Molecular biology and genetics already require an interdisciplinary approach that addresses not only scientific issues but also social, political and moral questions.

Electronic technology, the darling of the late 20th century, offers new tools and capabilities to universities. We will continue to improve our computerized student support system, already the best in the nation.

Yesterday, our students struggled to find classes and sections and many took far too long to graduate. Today, most of our students use our networked student information system to stay on track to their degrees, find all the required courses they need, and graduate on time. Tomorrow, the rapid deployment of technology in our classrooms will enrich and enhance the tools that our faculty and students use. We will see new ways for faculty to teach and students to learn as we adapt to what will be an ever-expanding universe of electronic communication.

While we will adapt the technology to extend some of our programs world wide, our principal effort remains focused on the teaching, research, and service of our faculty on the Gainesville campus and throughout the state of Florida.

Distance education will project the University of Florida to new constituencies, delivering opportunity to many students we cannot now reach.
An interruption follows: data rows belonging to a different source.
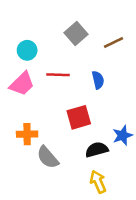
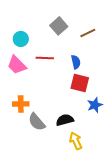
pink trapezoid: (22, 84) -> (17, 65), turned 90
red square: (79, 117) -> (80, 83), moved, turned 30
black semicircle: (97, 150) -> (65, 120), moved

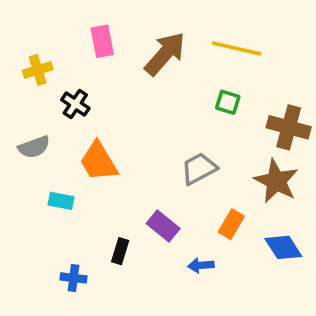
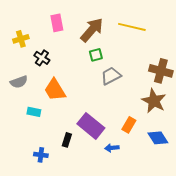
green square: (228, 102) -> (96, 55), moved, turned -32
gray trapezoid: (199, 169) -> (111, 76), moved
purple rectangle: (163, 226) -> (91, 126), size x1.5

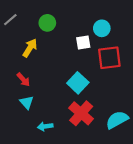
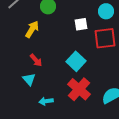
cyan circle: (102, 28) -> (106, 11), moved
red arrow: (23, 80) -> (36, 60), moved

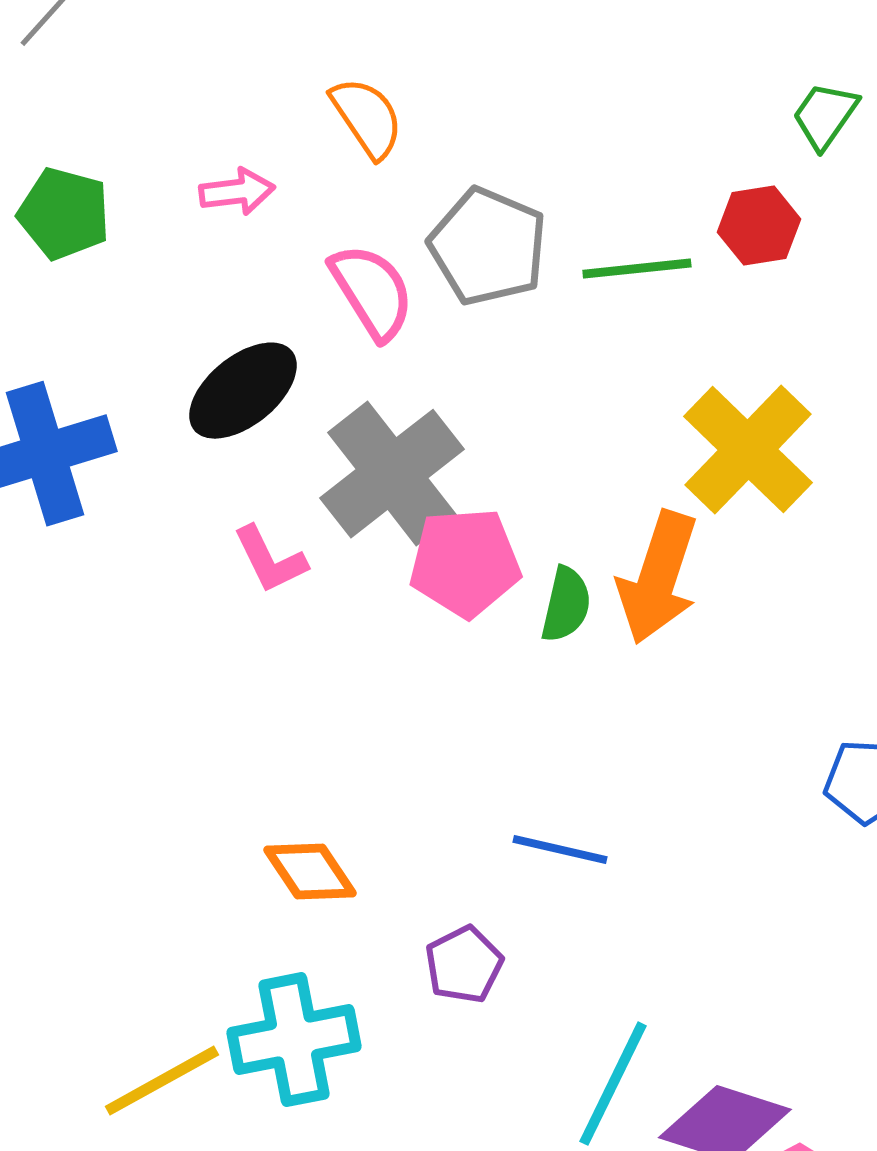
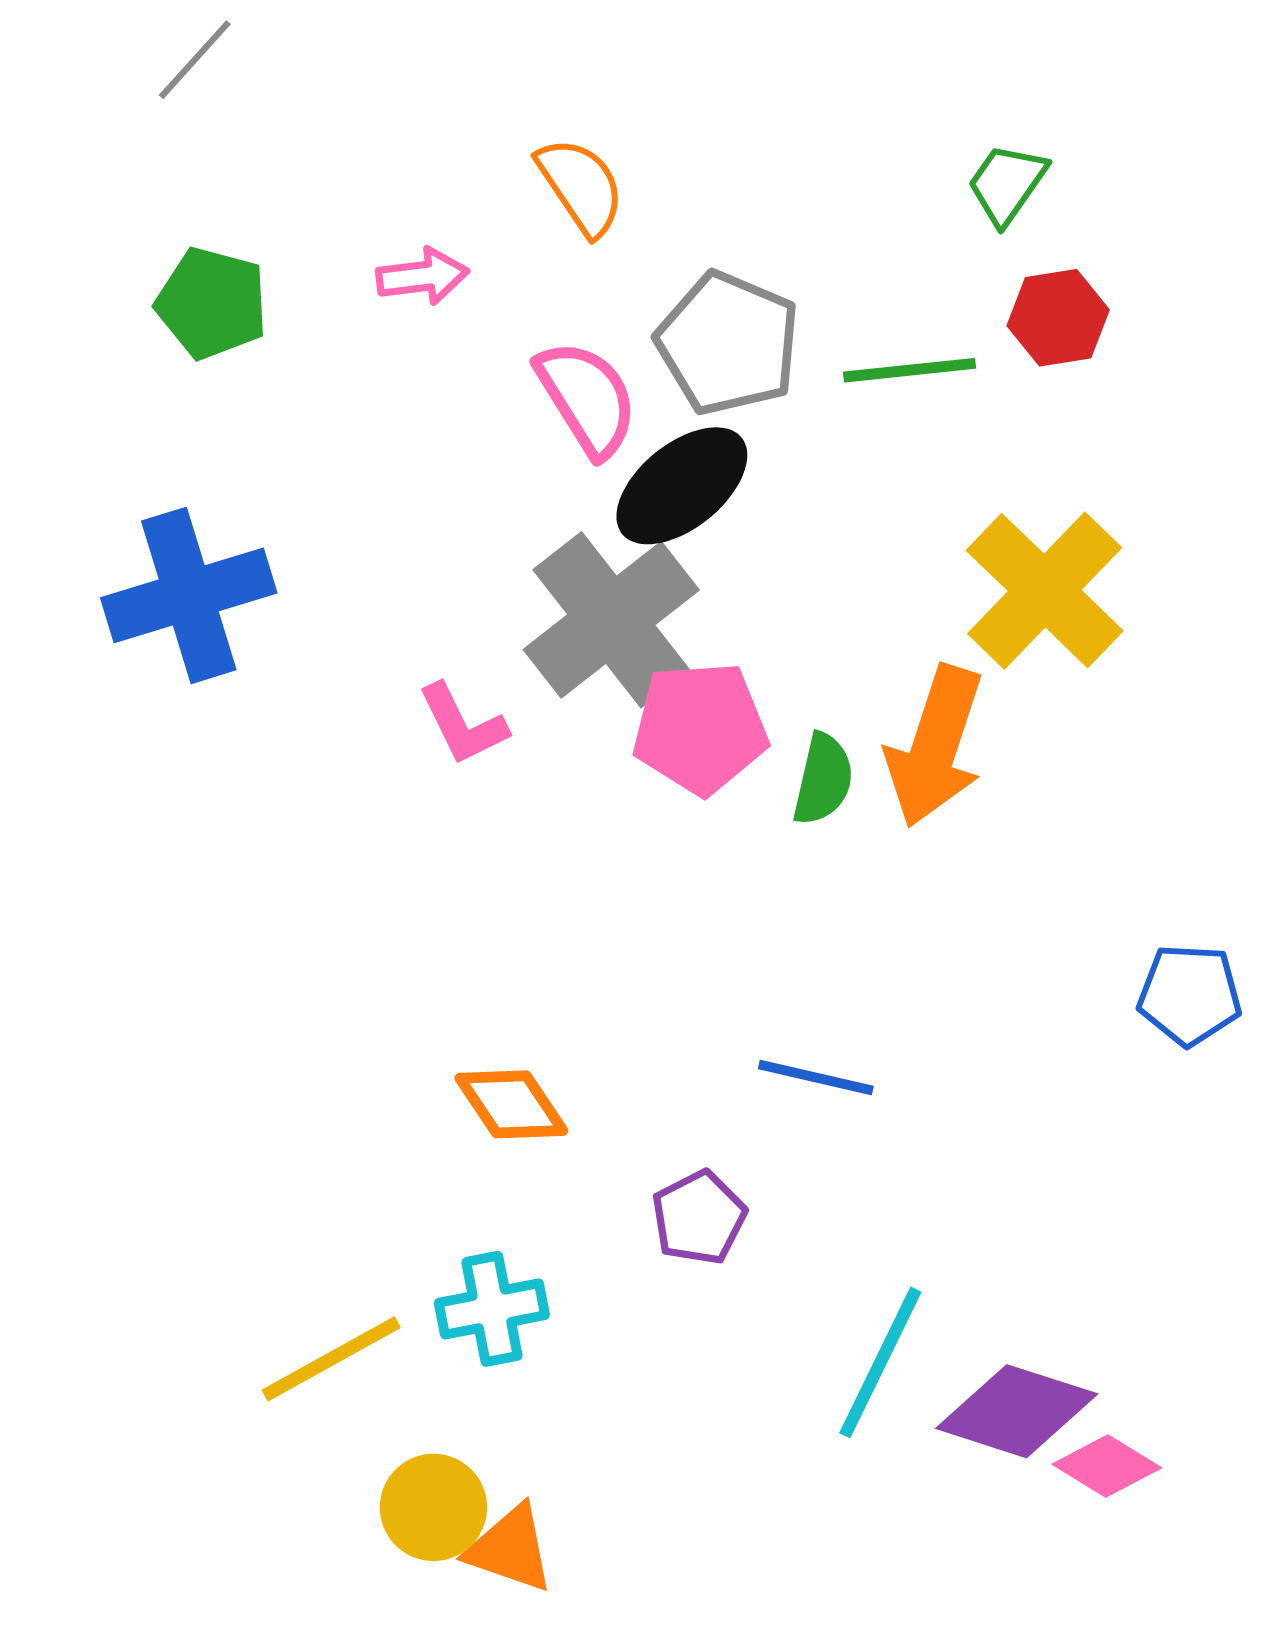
green trapezoid: (825, 116) -> (1007, 184), moved
black ellipse: (243, 391) -> (682, 486), moved
cyan cross: (294, 1040) -> (492, 1309), size x0.7

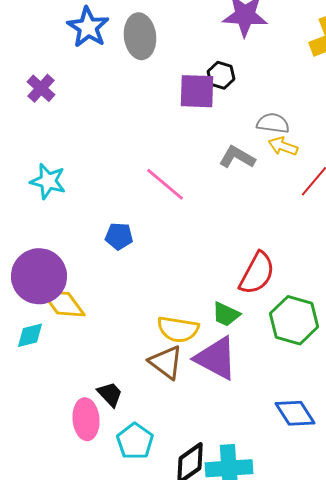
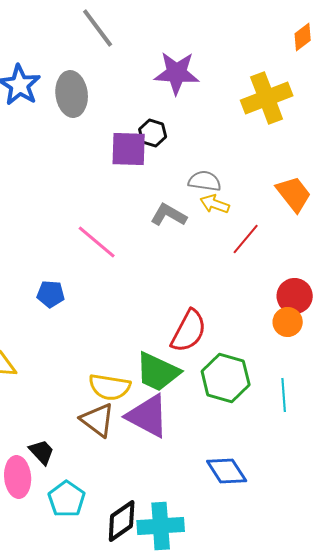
green trapezoid: (226, 314) -> (158, 372), size x1.6

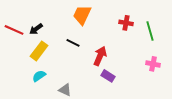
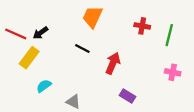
green line: (150, 31) -> (169, 35), turned 30
yellow rectangle: (39, 51) -> (29, 58), moved
purple rectangle: (108, 76) -> (128, 96), moved

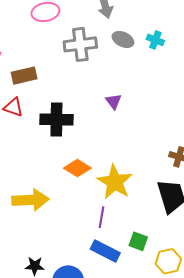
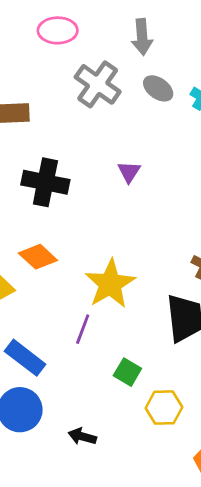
gray cross: (80, 44) -> (98, 84), turned 32
orange diamond: (77, 168) -> (38, 257), moved
blue rectangle: (105, 251) -> (25, 358), moved

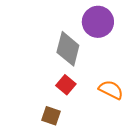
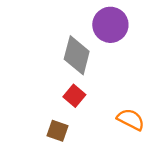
orange semicircle: (111, 90) -> (131, 119), moved

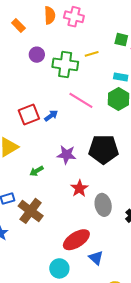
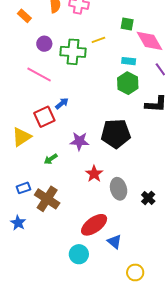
pink line: (81, 100) -> (39, 74), moved
red square: (29, 115) -> (44, 117), moved

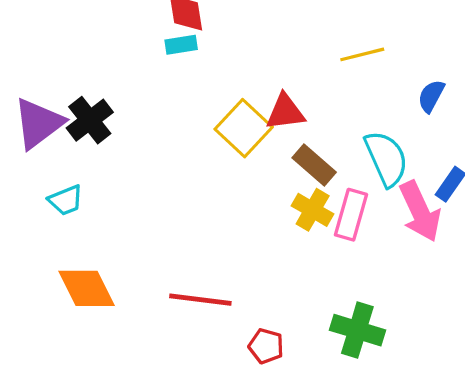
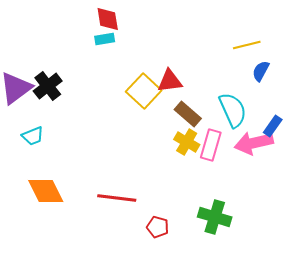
yellow line: (362, 54) -> (247, 45), moved
pink arrow: (420, 211) -> (254, 143), turned 102

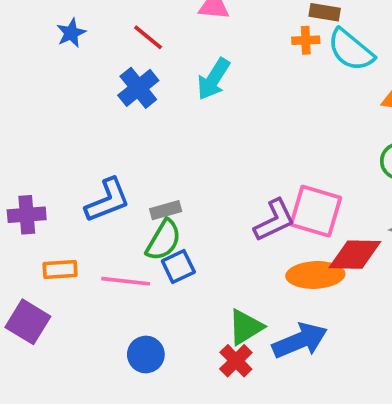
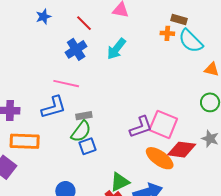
orange rectangle: (60, 269) -> (25, 141), size x1.6
orange ellipse: (315, 275) -> (160, 158), turned 32
pink line: (126, 281) -> (66, 84), moved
Technology enhances, modifies, and enriches our instructional and research opportunities, but it will not replace the residential university or dispense with the value of classes, student colleagues, or faculty-student engagement.

Like many other profound technological innovations (including the invention of moveable type and the ubiquitous book), the new electronic networks simply expand the university's capabilities. Technology enables high productivity and creates new tools, but it does not substitute for the engaged learning that comes from an active campus life combined with a challenging academic curriculum.

Research, the hallmark of an exceptional university, will continue to grow and the commitment of our faculty, staff, and students to creating the knowledge required for our states and nation's success will increase.

The proportion of the resources required to sustain this university will continue to shift. As state dollars remain relatively stable and tuition rises slowly, the proportion of this university's budget that must come from other sources will increase.

Yesterday, the University of Florida saw perhaps 50% of its budget come from the state. Today about 30% comes from appropriated state funds. Tomorrow, the state's portion will decline to less than 20 to 25%.

The university's growth will depend on the resources we can command in exchange for the quality and productivity of our work. Research, teaching or service grants and contracts; income from patents, licenses and royalties; private fundraising through capital campaigns; revenue from medical and other services all of these will grow increasingly important as we continue to improve the quality of our facilities and increase the depth of our academic resources for undergraduates, graduate students, faculty, and staff.

We will find more opportunities for public-private collaboration and more involvement in non-credit educational services to corporations and other organizations.

Yesterday we thought of ourselves as a fine state university. Today we see ourselves as this state's major research university. Tomorrow we must become a premiere national research university for the state of Florida.

No one can predict with certainty the directions we must take and the work we must do, and flexibility and creativity will inform the choices we make.

Whatever else happens in the year 2000 and beyond, only quality and productivity will guarantee our success in the competition ahead:

Quality, because the content of the university's work makes us successful.

Productivity, because the resources available to support our work remain and will remain inadequate for our imagination and opportunities.